Let $(M,g)$ be a Riemannian Manifold and $\nabla$ be a metric compatible (not necessarily Levi-Civita) connection on $M$. The metric tensor itself is the 0-th order term in the covariant derivatives wrt to connection.

The next order is the torsion tensor, which is defined as $$T(X,Y) := \nabla_X Y - \nabla_Y X - [X,Y]$$, where $X,Y \in \mathfrak X(M)$ are vector fields on $M$. Now the torsion tensor is a 1st order term in the covariant derivatives wrt to the connection and furthermore expressed in the coordinates, $T$ has the derivatives of metric coefficients $g_{ij}$ wrt to the chosen coordinates.

The next order is the curvature tensor, defined as

$$R(X,Y)Z := \nabla_X \nabla_Y Z - \nabla_Y \nabla_X Z - \nabla_{[X,Y]} Z$$

for vector fields $X,Y,Z \in \mathfrak X(M)$ and the curvature tensor is clearly 2nd order in the covariant derivatives (apart from the last term) and expressed in the coordinates, it has the second derivatives of $g_{ij}$ wrt to the chosen coordinates.

In the usual differential geometry textbooks/lectures the sequence of higher order covariant derivatives ends here. What comes after the curvature tensor in the higher order derivatives in the metric coefficients and higher order in covariant derivatives? Can I systematically define higher order terms? If yes what are the meaning of these tensor fields?

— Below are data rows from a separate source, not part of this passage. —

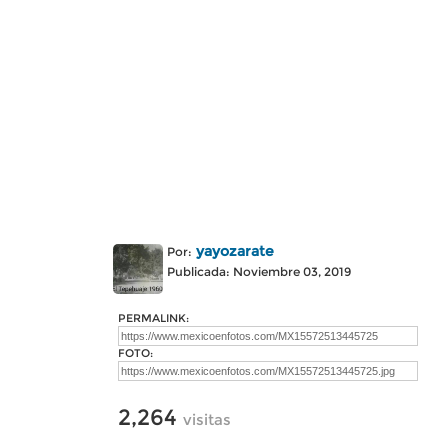
yayozarate
Por:
Publicada: Noviembre 03, 2019
PERMALINK:
FOTO:
2,264
visitas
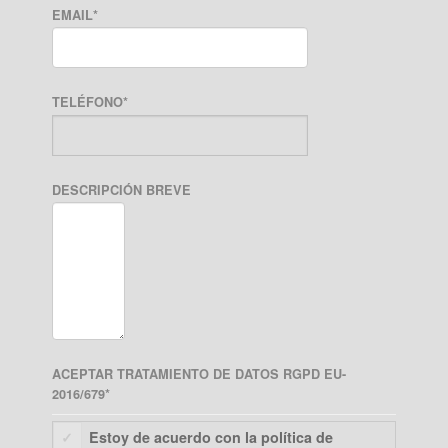
EMAIL
*
TELÉFONO
*
DESCRIPCIÓN BREVE
ACEPTAR TRATAMIENTO DE DATOS RGPD EU-
2016/679
*
Estoy de acuerdo con la política de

If $E \to M$ is a vector bundle equipped with a connection $\nabla$, one can generalize the exterior derivative ${\rm d}$ to an operator ${\rm d}^\nabla$ acting on $E$-valued forms, by mimicking the coordinate-free formula for ${\rm d}$: $$\begin{align} ({\rm d}^\nabla\omega)(X_0,\ldots,X_k) &= \sum_{i=0}^k (-1)^i \nabla_{X_i}\omega(X_0,\ldots, \hat{X_i},\ldots, X_k) \\ & \qquad + \sum_{0\leq i<j \leq k}(-1)^{i+j}\omega([X_i,X_j],X_0,\ldots, \hat{X_i},\ldots, \hat{X_j},\ldots X_k)\end{align}$$

This reduces to the usual exterior derivative when $E = M\times \Bbb R$ is the trivial line bundle and $\nabla$ is the standard flat connection. Now, if $X \in \mathfrak{X}(M)$ and $\psi \in \Gamma(E)$ is seen as an $E$-valued $0$-form, we have $$({\rm d}^\nabla\psi)(X) = \nabla_X\psi \quad \mbox{and} \quad ({\rm d}^\nabla({\rm d}^\nabla\psi))(X,Y) = R(X,Y)\psi.$$Want to generalize further? Sure, move on and compute $$({\rm d}^\nabla({\rm d}^\nabla({\rm d}^\nabla\psi)))(X,Y,Z) = R(X,Y)\nabla_Z\psi + R(Y,Z)\nabla_X\psi + R(Z,X)\nabla_Y\psi.$$This illustrates the general phenomenon that higher covariant exterior derivatives can be expressed in terms of $R$ itself. That's the reason why people don't go after such expressions. They just might naturally appear in computations. If $E = TM$, there is one special $TM$-valued $1$-form we can consider: the identity ${\rm Id}\colon TM \to TM$. With this definition, we have $({\rm d}^\nabla{\rm Id})(X,Y) = T(X,Y)$ and also $$({\rm d}^\nabla({\rm d}^\nabla{\rm Id}))(X,Y,Z) = ({\rm d}^\nabla T)(X,Y,Z) = R(X,Y)Z+R(Y,Z)X + R(Z,X)Y,$$which in particular says that the first Bianchi identity holds for torsion-free connections. The second Bianchi identity, in turn, is expressed by ${\rm d}^\nabla R = 0$. So if you know $R$, you know how to express any higher order derivatives you want.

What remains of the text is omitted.